Step 3: Build topical clusters, not individual pages
A single comprehensive page is less effective than a cluster of pages that cover a topic from multiple angles. Each page in the cluster can rank for different sub-queries, increasing your overall fan-out coverage.
For example, instead of one page about "project management software," build:
- A comparison page (best project management software for X use case)
- A how-to page (how to set up project management for remote teams)
- A definition/explainer page (what is project management software)
- A specific feature deep-dive (how to use Gantt charts for project planning)
Each of these can rank for different sub-queries in the fan-out, and together they dramatically increase your citation probability for the head term.
Step 4: Track which pages are actually getting cited
This is where most teams fall short. They optimize content but don't close the loop by measuring whether AI Overviews are actually citing their pages. Without that feedback, you're optimizing blind.

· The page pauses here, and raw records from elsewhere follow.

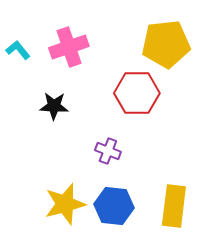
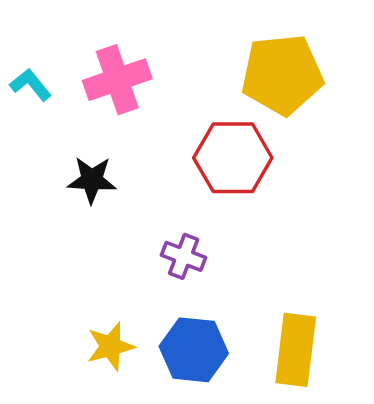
yellow star: (65, 204) -> (110, 346), size x0.7

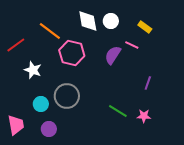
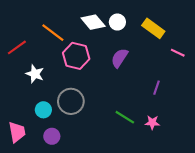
white diamond: (88, 21) -> (93, 22), turned -30
yellow rectangle: (145, 27) -> (153, 28), size x1.5
pink line: (132, 45) -> (178, 53), moved

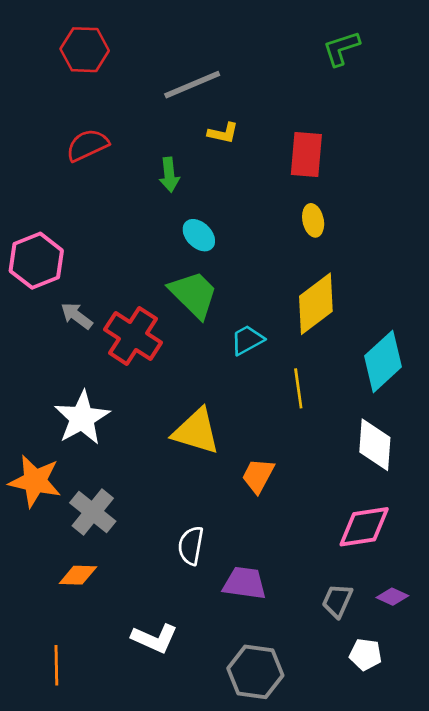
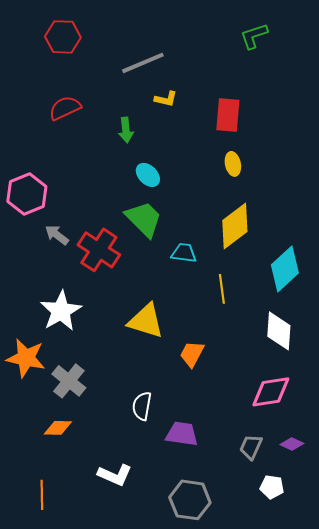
cyan trapezoid: (247, 340) -> (184, 253), turned 36

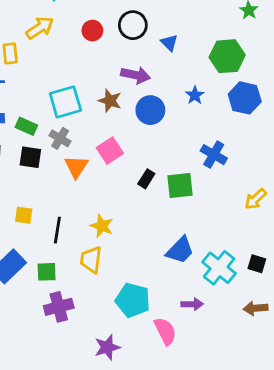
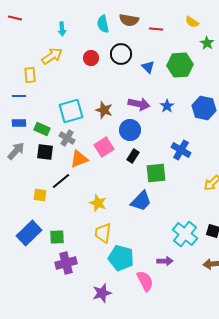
green hexagon: (227, 56) -> (180, 65), moved
purple arrow: (136, 75) -> (139, 104), moved
blue circle: (150, 110) -> (130, 130), moved
orange triangle: (76, 167) -> (79, 159), turned 36
black rectangle: (146, 179) -> (133, 156), moved
black line: (57, 230) -> (61, 181), moved, turned 42
blue trapezoid: (180, 250) -> (141, 201), moved
yellow trapezoid: (91, 260) -> (103, 233), moved

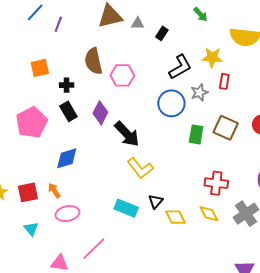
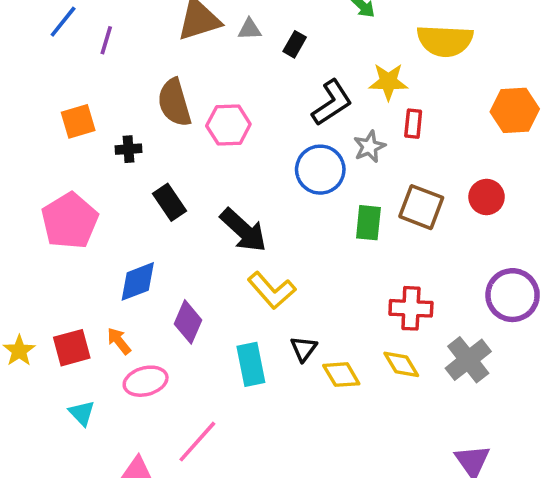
black rectangle: (68, 111) -> (170, 202), moved
purple diamond: (100, 113) -> (188, 322), moved
cyan rectangle: (126, 208) -> (251, 364), turned 60

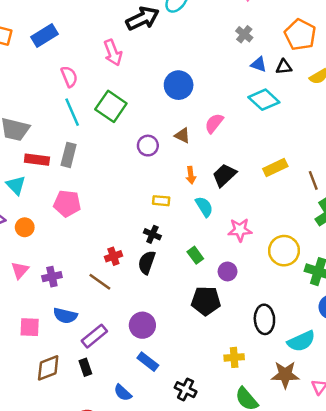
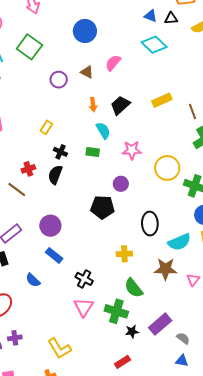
yellow rectangle: (161, 201) -> (46, 127), moved, turned -64
green rectangle: (195, 255) -> (93, 152), moved, turned -48

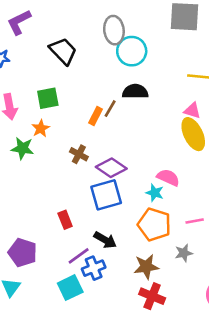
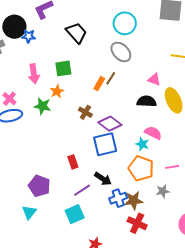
gray ellipse: (114, 30) -> (121, 52), moved, turned -40
cyan circle: (132, 51) -> (125, 23), moved
black semicircle: (135, 91) -> (147, 101), moved
pink triangle: (192, 110) -> (154, 79), moved
blue cross: (94, 268) -> (118, 198), moved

Promptwatch tracks page-level AI citations across Google AI Overviews and other AI search engines, showing exactly which pages are being cited, how often, and for which queries. It also surfaces Answer Gap Analysis — the specific prompts where competitors are getting cited but you're not — which maps directly to the fan-out coverage gaps described above.

For tracking traditional rankings alongside AI citation data, Ahrefs remains the most comprehensive tool for understanding where your pages rank across the full range of sub-queries.
Semrush also has AI Overview tracking capabilities within its broader SEO platform, though its approach uses fixed prompts rather than dynamic query analysis.
Comparison: citation optimization vs. traditional SEO
The table below summarizes how the optimization approach differs between traditional organic SEO and AI Overview citation optimization.
| Factor | Traditional SEO | AI Overview citation optimization |
|---|---|---|
| Primary goal | Rank #1 for target keyword | Appear in fan-out sub-query results |
| Content structure | Keyword density, meta tags | Extractable answers, clear headings |
| Coverage strategy | Target individual keywords | Cover full topic clusters |
| Authority signals | Domain authority, backlinks | Entity authority, E-E-A-T, topical focus |
| Video content | Optional | High priority (YouTube is top cited domain) |
| Success metric | Organic ranking position | Citation frequency in AI Overviews |
| CTR impact | Direct | Indirect via branded search lift |
| Measurement tools | Rank trackers, GSC | AI visibility platforms + rank trackers |
The two approaches aren't mutually exclusive — strong organic rankings still correlate with higher citation probability (position #1 has a 33% citation rate vs. 13% at position #10). But citation optimization requires additional work beyond traditional SEO, particularly around content structure, topical cluster depth, and multi-format coverage.
What this means for your 2026 content strategy
The shift from 76% to 38% top-10 citation overlap isn't a temporary fluctuation. It reflects a more fundamental change in how Google's AI selects sources: it's optimizing for answer quality across a broad query space, not just rewarding the page that ranks highest for a single keyword.
The pages that earn citations consistently in 2026 share a common profile: they belong to sites with clear topical authority, they're structured for easy extraction, they cover topics deeply enough to appear across multiple fan-out sub-queries, and they have strong trust signals from backlinks and first-hand expertise.
The good news is that this creates real opportunity. If you're currently outside the top 10 for a competitive query, you can still earn AI Overview citations by ranking well for the sub-queries in that topic's fan-out cluster. That's a more achievable goal for most sites than displacing a well-established #1 result.
The teams that figure this out first — and build the measurement infrastructure to track what's actually working — will have a meaningful advantage as AI Overviews continue to absorb a larger share of search clicks.